- **Assignment**:
Reproduce the data in full, exactly as given, leaving images out.

==== Data for analysis

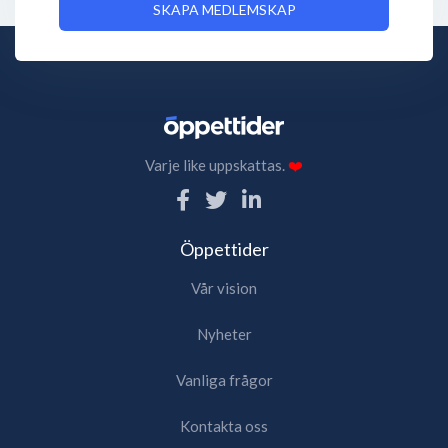
SKAPA MEDLEMSKAP
Varje like uppskattas.
❤️
Öppettider
Vår vision
Nyheter
Vanliga frågor
Kontakta oss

========

- **The completed task**:
SKAPA MEDLEMSKAP
Varje like uppskattas.
❤️
Öppettider
Vår vision
Nyheter
Vanliga frågor
Kontakta oss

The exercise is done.